Eu não estava satisfeita com a resposta dela! Como assim "não tenho objetivos na vida"? Era a segunda vez que ela me dizia isso, só que com outras palavras. Na primeira vez foi algo como "não acredito nesse negócio de sonhos, não, professora. Isso é besteira!". Da mesma forma que ocorreu na primeira situação, a resposta de hoje me deixou incomodada. Decidi conversar. Perguntei o que ela iria fazer no futuro, para se sustentar quando os pais não estivessem mais cuidando dela. Ela disse que não sabia. Tentei por outro caminho. Quis saber o que ela gostava de fazer. Por aí tive mais sucesso. Ela respondeu que gostava de música.
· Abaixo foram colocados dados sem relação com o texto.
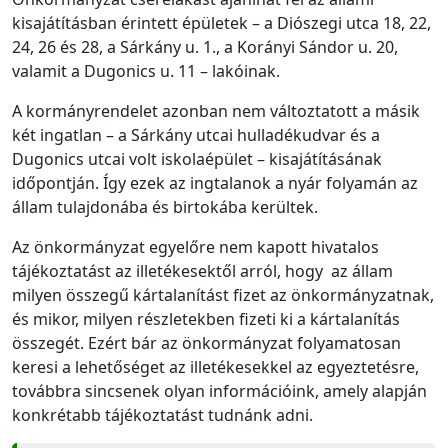
kisajátításban érintett épületek – a Diószegi utca 18, 22,
24, 26 és 28, a Sárkány u. 1., a Korányi Sándor u. 20,
valamit a Dugonics u. 11 – lakóinak.
A kormányrendelet azonban nem változtatott a másik
két ingatlan – a Sárkány utcai hulladékudvar és a
Dugonics utcai volt iskolaépület – kisajátításának
időpontján. Így ezek az ingtalanok a nyár folyamán az
állam tulajdonába és birtokába kerültek.
Az önkormányzat egyelőre nem kapott hivatalos
tájékoztatást az illetékesektől arról, hogy az állam
milyen összegű kártalanítást fizet az önkormányzatnak,
és mikor, milyen részletekben fizeti ki a kártalanítás
összegét. Ezért bár az önkormányzat folyamatosan
keresi a lehetőséget az illetékesekkel az egyeztetésre,
továbbra sincsenek olyan információink, amely alapján
konkrétabb tájékoztatást tudnánk adni.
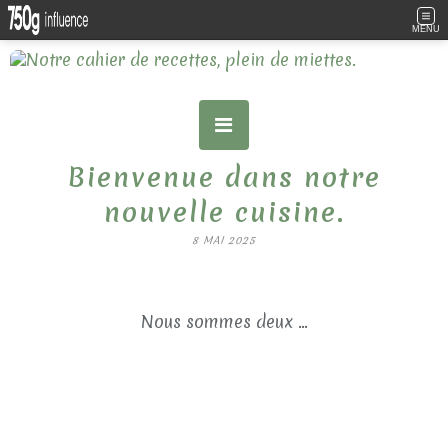
MENU
Bienvenue dans notre
nouvelle cuisine.
8 MAI 2025
Nous sommes deux ...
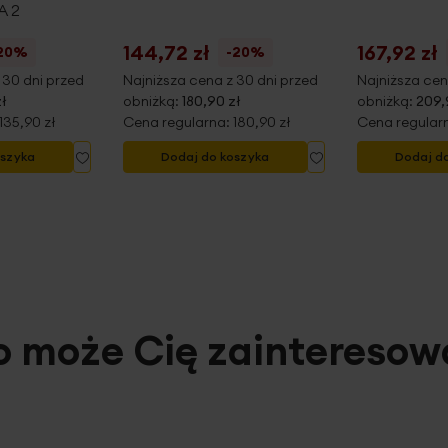
A 2
144,72 zł
167,92 zł
20%
-20%
 30 dni przed
Najniższa cena z 30 dni przed
Najniższa cen
zł
obniżką:
180,90 zł
obniżką:
209,
135,90 zł
Cena regularna:
180,90 zł
Cena regular
Dodaj
Dodaj
oszyka
Dodaj do koszyka
Dodaj d
do
do
listy
listy
życzeń
życzeń
o może Cię zainteresow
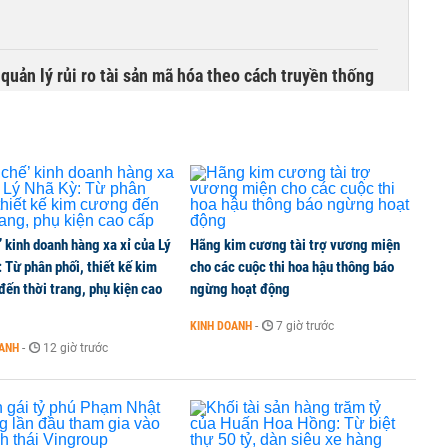
uản lý rủi ro tài sản mã hóa theo cách truyền thống
’ kinh doanh hàng xa xỉ của Lý
Hãng kim cương tài trợ vương miện
 Từ phân phối, thiết kế kim
cho các cuộc thi hoa hậu thông báo
ến thời trang, phụ kiện cao
ngừng hoạt động
KINH DOANH
-
7 giờ trước
OANH
-
12 giờ trước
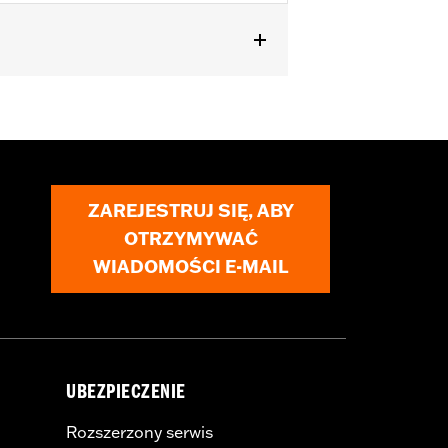
r docking kit and FLHRS) and '93
s or chrome Saddlebag Guard Kit P/N
with Fender Rail P/N 91019-92A. Does
ZAREJESTRUJ SIĘ, ABY
OTRZYMYWAĆ
WIADOMOŚCI E-MAIL
UBEZPIECZENIE
Rozszerzony serwis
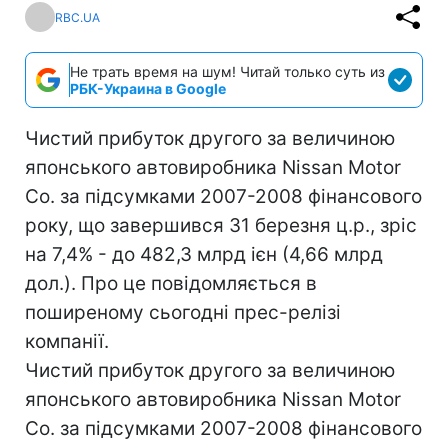
RBC.UA
Не трать время на шум! Читай только суть из
РБК-Украина в Google
Чистий прибуток другого за величиною
японського автовиробника Nissan Motor
Co. за підсумками 2007-2008 фінансового
року, що завершився 31 березня ц.р., зріс
на 7,4% - до 482,3 млрд ієн (4,66 млрд
дол.). Про це повідомляється в
поширеному сьогодні прес-релізі
компанії.
Чистий прибуток другого за величиною
японського автовиробника Nissan Motor
Co. за підсумками 2007-2008 фінансового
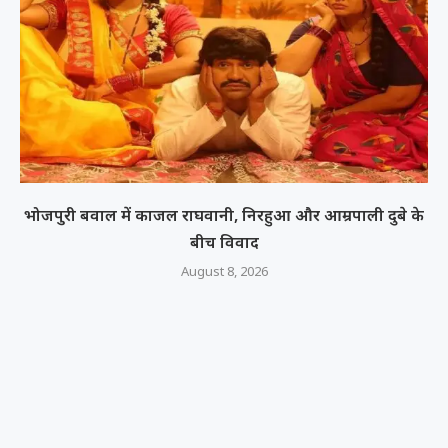
भोजपुरी बवाल में काजल राघवानी, निरहुआ और आम्रपाली दुबे के
बीच विवाद
August 8, 2026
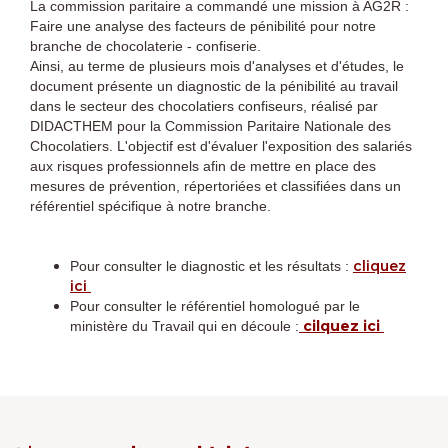
La commission paritaire a commandé une mission à AG2R :
Faire une analyse des facteurs de pénibilité pour notre
branche de chocolaterie - confiserie.
Ainsi, au terme de plusieurs mois d'analyses et d'études, le
document présente un diagnostic de la pénibilité au travail
dans le secteur des chocolatiers confiseurs, réalisé par
DIDACTHEM pour la Commission Paritaire Nationale des
Chocolatiers. L'objectif est d'évaluer l'exposition des salariés
aux risques professionnels afin de mettre en place des
mesures de prévention, répertoriées et classifiées dans un
référentiel spécifique à notre branche.
cliquez
Pour consulter le diagnostic et les résultats :
ici
Pour consulter le référentiel homologué par le
cilquez ici
ministère du Travail qui en découle :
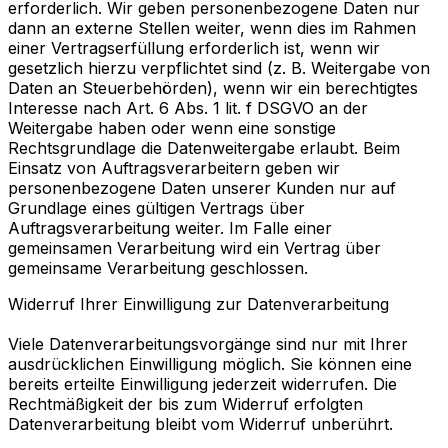
erforderlich. Wir geben personenbezogene Daten nur
dann an externe Stellen weiter, wenn dies im Rahmen
einer Vertragserfüllung erforderlich ist, wenn wir
gesetzlich hierzu verpflichtet sind (z. B. Weitergabe von
Daten an Steuerbehörden), wenn wir ein berechtigtes
Interesse nach Art. 6 Abs. 1 lit. f DSGVO an der
Weitergabe haben oder wenn eine sonstige
Rechtsgrundlage die Datenweitergabe erlaubt. Beim
Einsatz von Auftragsverarbeitern geben wir
personenbezogene Daten unserer Kunden nur auf
Grundlage eines gültigen Vertrags über
Auftragsverarbeitung weiter. Im Falle einer
gemeinsamen Verarbeitung wird ein Vertrag über
gemeinsame Verarbeitung geschlossen.
Widerruf Ihrer Einwilligung zur Datenverarbeitung
Viele Datenverarbeitungsvorgänge sind nur mit Ihrer
ausdrücklichen Einwilligung möglich. Sie können eine
bereits erteilte Einwilligung jederzeit widerrufen. Die
Rechtmäßigkeit der bis zum Widerruf erfolgten
Datenverarbeitung bleibt vom Widerruf unberührt.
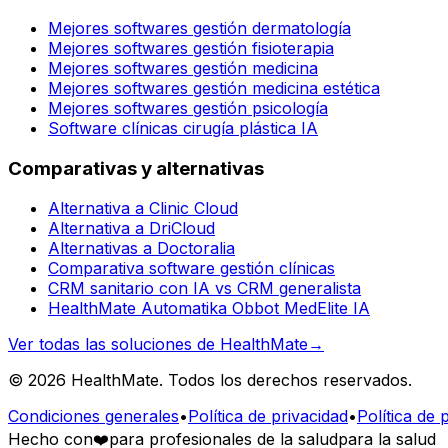
Mejores softwares gestión dermatología
Mejores softwares gestión fisioterapia
Mejores softwares gestión medicina
Mejores softwares gestión medicina estética
Mejores softwares gestión psicología
Software clínicas cirugía plástica IA
Comparativas y alternativas
Alternativa a Clinic Cloud
Alternativa a DriCloud
Alternativas a Doctoralia
Comparativa software gestión clínicas
CRM sanitario con IA vs CRM generalista
HealthMate Automatika Obbot MedElite IA
Ver todas las soluciones de HealthMate
→
© 2026 HealthMate. Todos los derechos reservados.
Condiciones generales
•
Política de privacidad
•
Política de 
Hecho con
❤️
para profesionales de la salud
para la salud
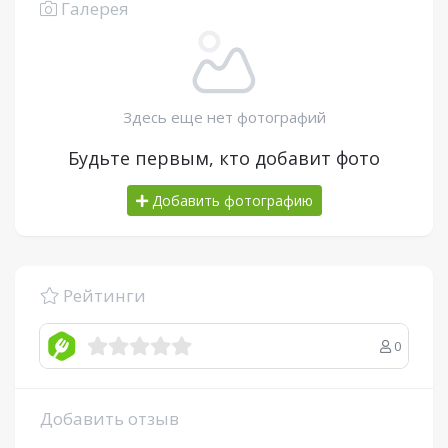
Галерея
Здесь еще нет фотографий
Будьте первым, кто добавит фото
Добавить фотографию
Рейтинги
0
Добавить отзыв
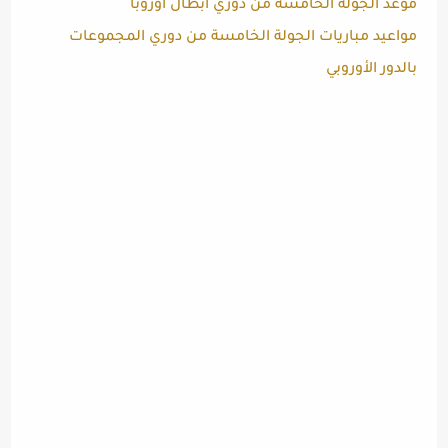
موعد الجولة الخامسة من دوري أبطال أوروبا
مواعيد مباريات الجولة الخامسة من دوري المجموعات
بالدور الأوروبي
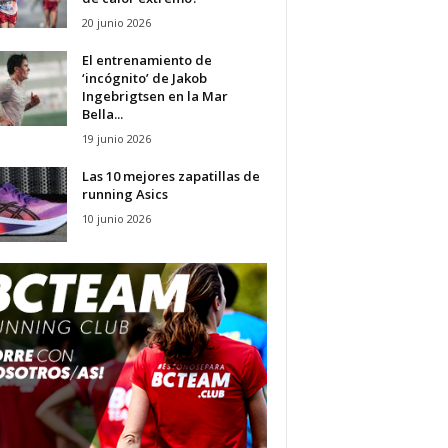
20 junio 2026
El entrenamiento de
‘incógnito’ de Jakob
Ingebrigtsen en la Mar
Bella...
19 junio 2026
Las 10 mejores zapatillas de
running Asics
10 junio 2026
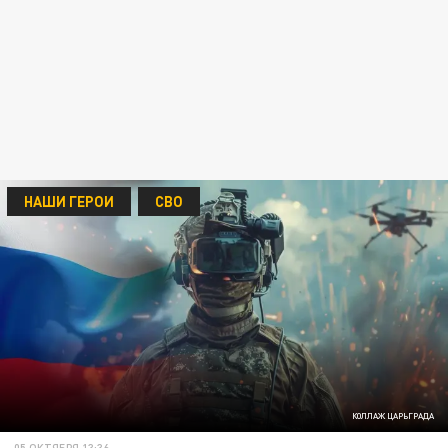
НАШИ ГЕРОИ
СВО
КОЛЛАЖ ЦАРЬГРАДА
05 ОКТЯБРЯ 13:36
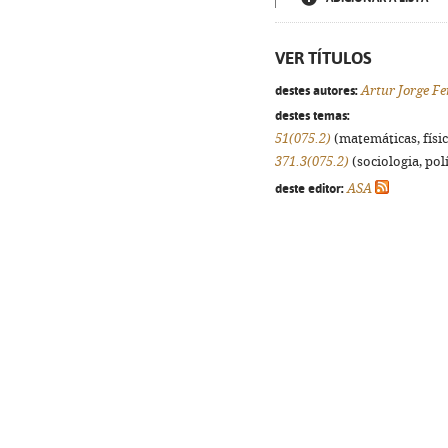
VER TÍTULOS
destes autores:
Artur Jorge Fe
destes temas:
51(075.2)
(matemáticas, física
371.3(075.2)
(sociologia, polí
deste editor:
ASA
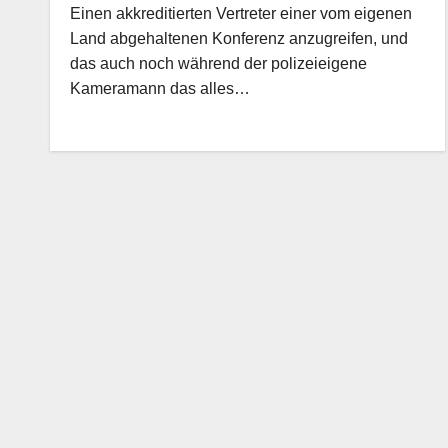
Einen akkreditierten Vertreter einer vom eigenen
Land abgehaltenen Konferenz anzugreifen, und
das auch noch während der polizeieigene
Kameramann das alles…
Isso era evidente, pelo seu jeito meio roqueiro somado ao pingente de clave de sol sobre a blusa da escola, e ao fato de estar sempre com fones de ouvido nos horários vagos. Com seu jeito doce e arredio, ela disse que tinha um violão, mas não sabia tocar. Foi nesse momento que seus olhos se encheram de lágrimas. Percebi que nossa conversa atingiu o coração dela. Perguntei por que ela não sonhava em trabalhar com música, já que gostava tanto. Disse que havia tantas possibilidades: produtora musical, artista, dona de estúdio de gravação, professora de música... Ela respondeu: "meu pai não acredita em mim. Ele disse que isso não traz futuro." Nesse momento, as lágrimas já molhavam seu rosto antes implacável. Eu disse que ela poderia mostrar aos pais que era isso que ela queria, que era o seu desejo e que poderia ser bem sucedida e feliz fazendo o que gosta. Contei que meu pai também demonstrou certo desânimo quando eu disse que gostaria de ser professora, mas isso não me fez parar de sonhar. Disse que conquistei o orgulho do meu pai fazendo o que amo e sendo feliz. Nos abraçamos. Ela voltou ao seu lugar com o trabalho na mão. Em sua mesa, apagou a resposta que tinha dado e escreveu que seu objetivo era estudar música.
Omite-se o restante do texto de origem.